*** Opening of Material for this task ***
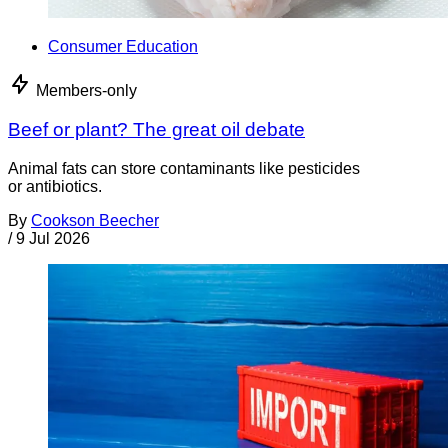
Consumer Education
Members-only
Beef or plant? The great oil debate
Animal fats can store contaminants like pesticides
or antibiotics.
By
Cookson Beecher
/
9 Jul 2026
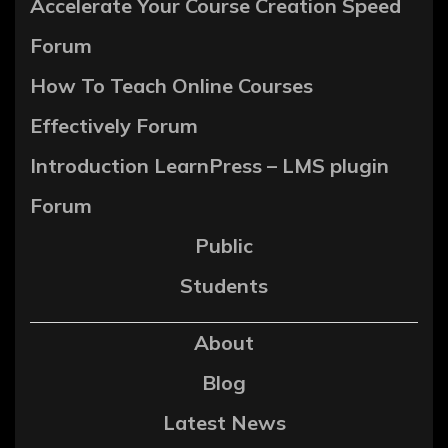
Accelerate Your Course Creation Speed
Forum
How To Teach Online Courses
Effectively Forum
Introduction LearnPress – LMS plugin
Forum
Public
Students
About
Blog
Latest News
*** Close of Material for this task ***
Word for word, set down the lines from the line with "or antibiotics." through the last line of the entries, and nothing else; the pictures stay out.

### Exercise solution
or antibiotics.
By
Cookson Beecher
/
9 Jul 2026
Accelerate Your Course Creation Speed
Forum
How To Teach Online Courses
Effectively Forum
Introduction LearnPress – LMS plugin
Forum
Public
Students
About
Blog
Latest News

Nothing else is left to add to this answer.